24 Want Hij heeft niet veracht, noch verfoeid de verdrukking des verdrukten, noch Zijn aangezicht voor hem verborgen; maar Hij heeft gehoord, als die tot Hem riep.
"Want nimmer heeft Hij versmaad of veracht De ellende van den verdrukte; Zijn aanschijn voor hem niet verborgen, Maar hem verhoord, als hij Hem riep!"
25 Van U zal mijn lof zijn in een grote gemeente; ik zal mijn geloften betalen in tegenwoordigheid dergenen, die Hem vrezen.

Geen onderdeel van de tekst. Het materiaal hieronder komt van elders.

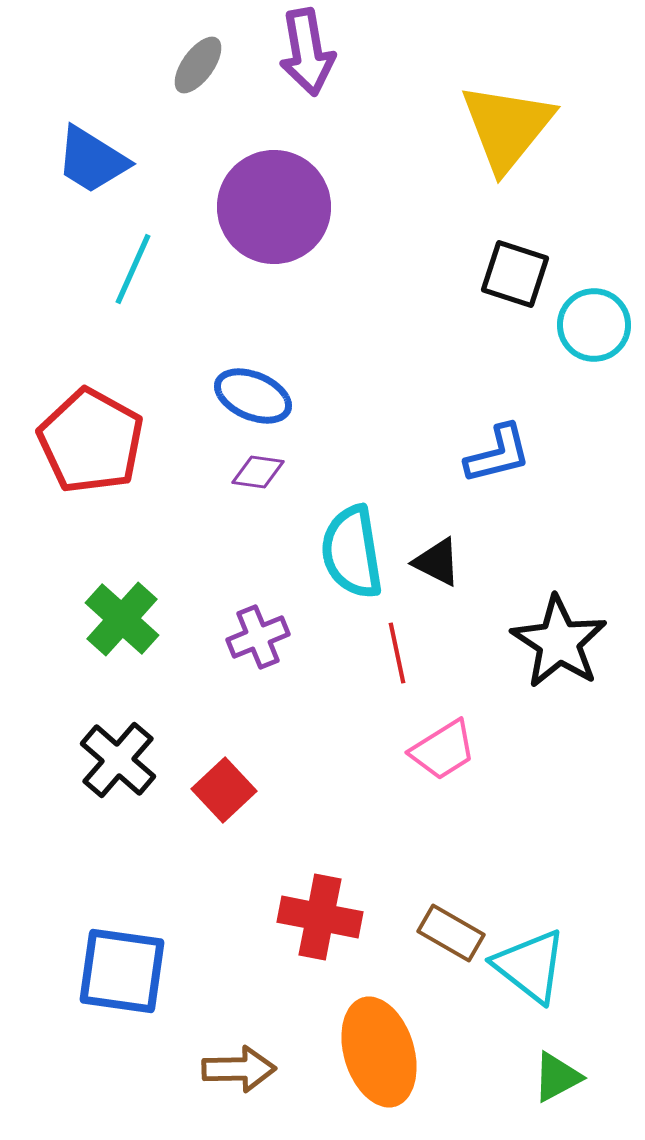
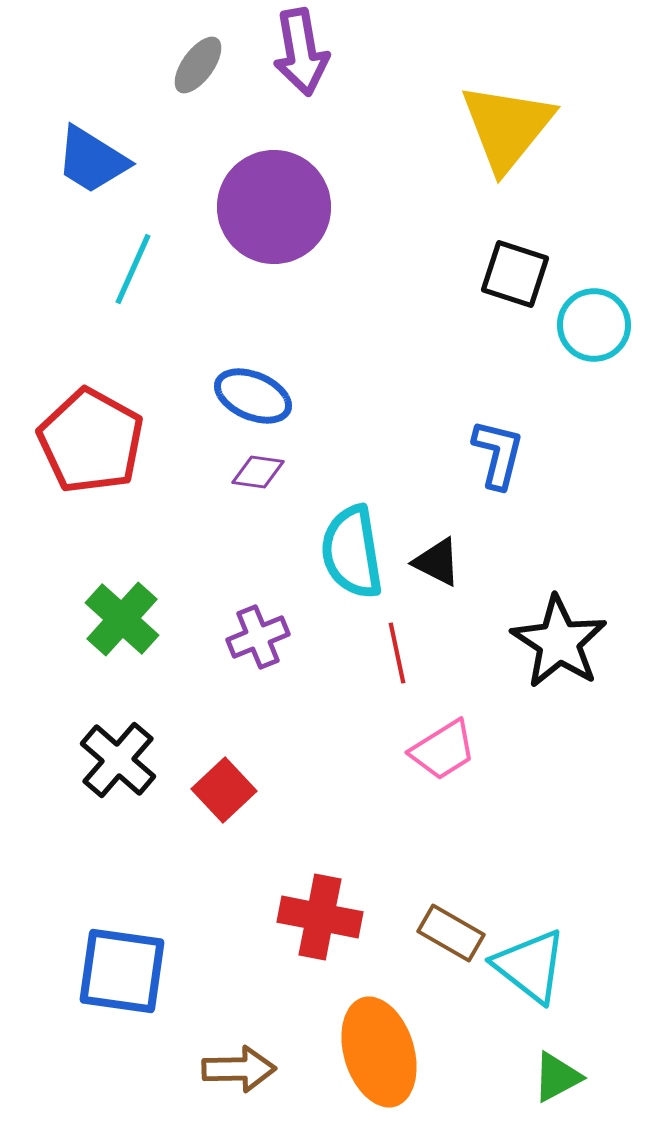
purple arrow: moved 6 px left
blue L-shape: rotated 62 degrees counterclockwise
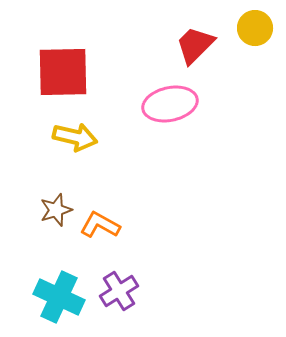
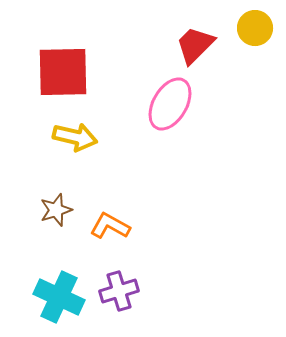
pink ellipse: rotated 48 degrees counterclockwise
orange L-shape: moved 10 px right, 1 px down
purple cross: rotated 15 degrees clockwise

Dit zal mijn danklied voor U zijn In de grote gemeente! Dan zal ik ook mijn belofte vervullen Aan hen, die Hem vrezen:
26 De zachtmoedigen zullen eten en verzadigd worden; zij zullen den HEERE prijzen, die Hem zoeken; ulieder hart zal in eeuwigheid leven.
De armen zullen eten, En worden verzadigd; Die Jahweh zoeken, zullen Hem loven. En hun hart zal eeuwig worden verkwikt.

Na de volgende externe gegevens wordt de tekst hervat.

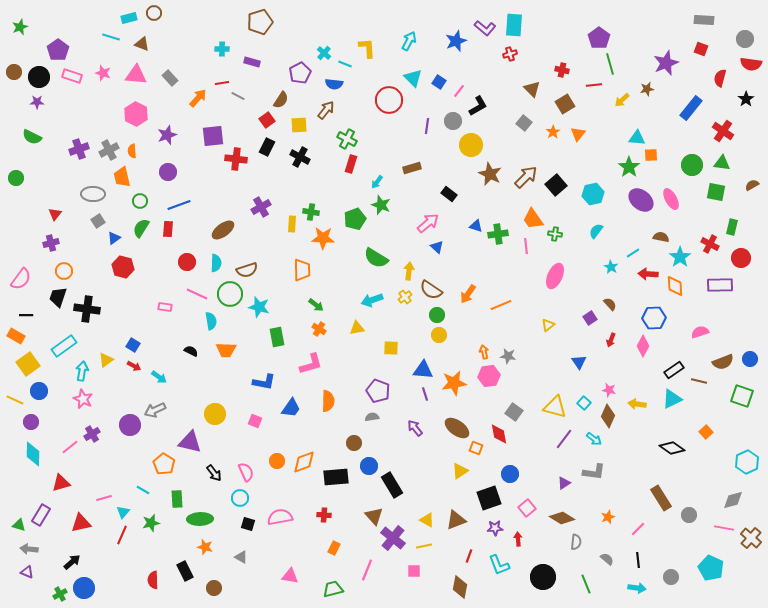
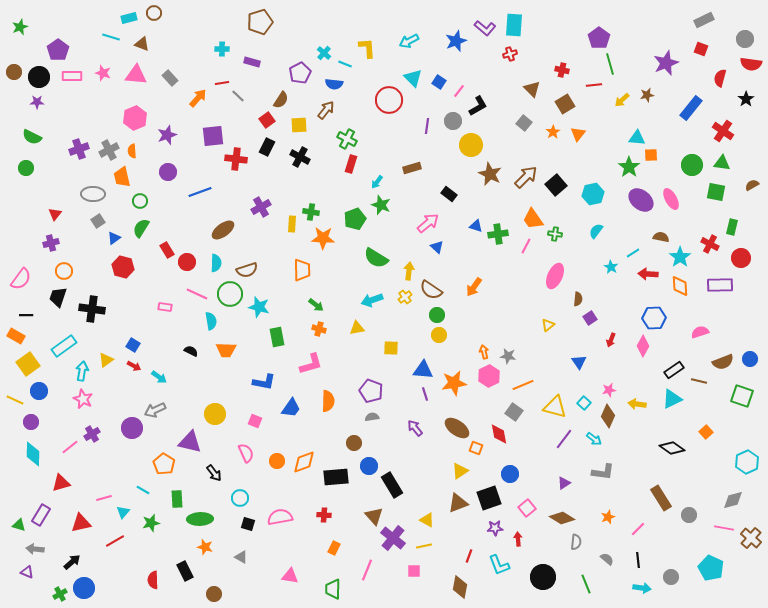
gray rectangle at (704, 20): rotated 30 degrees counterclockwise
cyan arrow at (409, 41): rotated 144 degrees counterclockwise
pink rectangle at (72, 76): rotated 18 degrees counterclockwise
brown star at (647, 89): moved 6 px down
gray line at (238, 96): rotated 16 degrees clockwise
pink hexagon at (136, 114): moved 1 px left, 4 px down; rotated 10 degrees clockwise
green circle at (16, 178): moved 10 px right, 10 px up
blue line at (179, 205): moved 21 px right, 13 px up
red rectangle at (168, 229): moved 1 px left, 21 px down; rotated 35 degrees counterclockwise
pink line at (526, 246): rotated 35 degrees clockwise
orange diamond at (675, 286): moved 5 px right
orange arrow at (468, 294): moved 6 px right, 7 px up
brown semicircle at (610, 304): moved 32 px left, 5 px up; rotated 48 degrees clockwise
orange line at (501, 305): moved 22 px right, 80 px down
black cross at (87, 309): moved 5 px right
orange cross at (319, 329): rotated 16 degrees counterclockwise
pink hexagon at (489, 376): rotated 20 degrees counterclockwise
pink star at (609, 390): rotated 24 degrees counterclockwise
purple pentagon at (378, 391): moved 7 px left
purple circle at (130, 425): moved 2 px right, 3 px down
pink semicircle at (246, 472): moved 19 px up
gray L-shape at (594, 472): moved 9 px right
brown triangle at (456, 520): moved 2 px right, 17 px up
red line at (122, 535): moved 7 px left, 6 px down; rotated 36 degrees clockwise
gray arrow at (29, 549): moved 6 px right
brown circle at (214, 588): moved 6 px down
cyan arrow at (637, 588): moved 5 px right
green trapezoid at (333, 589): rotated 75 degrees counterclockwise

27 Alle einden der aarde zullen het gedenken, en zich tot den HEERE bekeren; en alle geslachten der heidenen zullen voor Uw aangezicht aanbidden.
Alle grenzen der aarde zullen het gedenken, En zich tot Jahweh bekeren, Alle stammen der heidenen Hem aanbidden!

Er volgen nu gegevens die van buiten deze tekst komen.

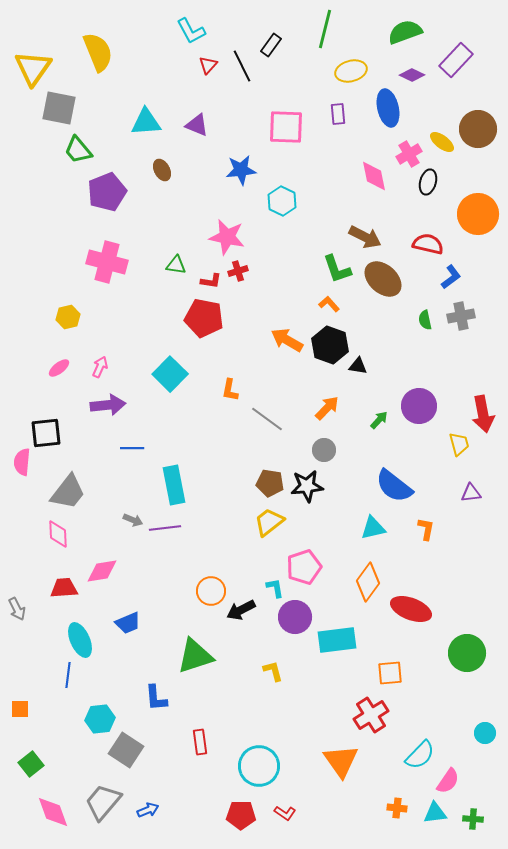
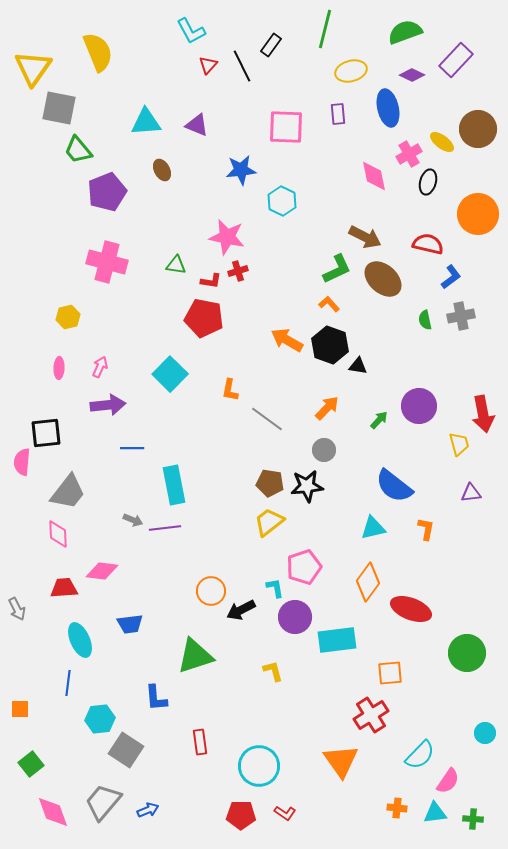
green L-shape at (337, 269): rotated 96 degrees counterclockwise
pink ellipse at (59, 368): rotated 50 degrees counterclockwise
pink diamond at (102, 571): rotated 16 degrees clockwise
blue trapezoid at (128, 623): moved 2 px right, 1 px down; rotated 16 degrees clockwise
blue line at (68, 675): moved 8 px down
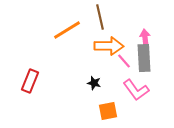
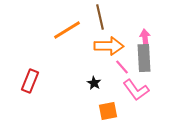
pink line: moved 2 px left, 6 px down
black star: rotated 16 degrees clockwise
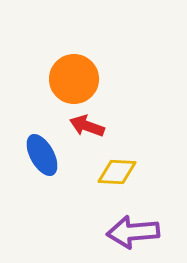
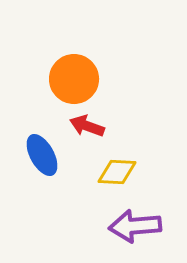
purple arrow: moved 2 px right, 6 px up
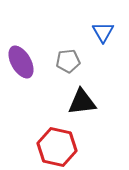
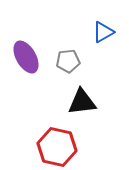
blue triangle: rotated 30 degrees clockwise
purple ellipse: moved 5 px right, 5 px up
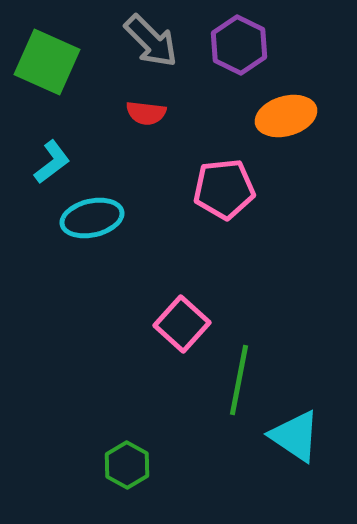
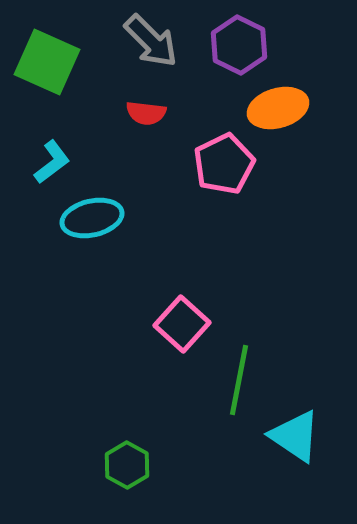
orange ellipse: moved 8 px left, 8 px up
pink pentagon: moved 25 px up; rotated 20 degrees counterclockwise
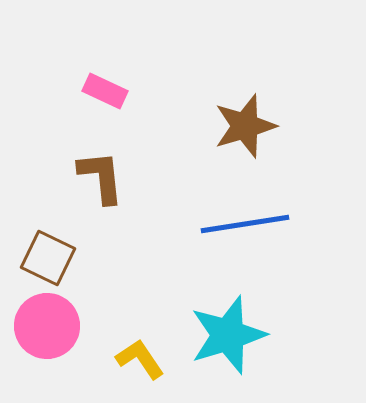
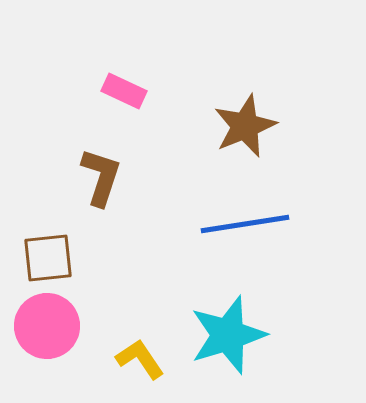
pink rectangle: moved 19 px right
brown star: rotated 6 degrees counterclockwise
brown L-shape: rotated 24 degrees clockwise
brown square: rotated 32 degrees counterclockwise
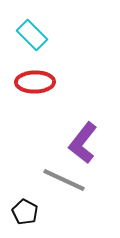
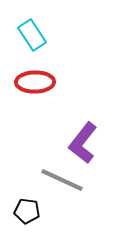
cyan rectangle: rotated 12 degrees clockwise
gray line: moved 2 px left
black pentagon: moved 2 px right, 1 px up; rotated 20 degrees counterclockwise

28 Want het koninkrijk is des HEEREN, en Hij heerst onder de heidenen.
Want Jahweh komt het koningschap toe, Hij is de Heerser der volken;
29 Alle vetten op aarde zullen eten, en aanbidden; allen, die in het stof nederdalen, zullen voor Zijn aangezicht nederbukken; en die zijn ziel bij het leven niet kan houden.
Hem alleen moeten huldigen alle machten der aarde! Dan buigen zich ook voor Hem neer, die in het stof zijn gezonken, En geen leven meer hebben.
30 Het zaad zal Hem dienen; het zal den HEERE aangeschreven worden tot in geslachten.
Dan zal ook mijn zaad Hem dienen, En van den Heer gaan vertellen aan het volgend geslacht,
31 Zij zullen aankomen, en Zijn gerechtigheid verkondigen den volke, dat geboren wordt, omdat Hij het gedaan heeft.
Zijn goedheid verhalen aan het volk, dat nog geboren moet worden: Dat het Jahweh was, die het volbracht!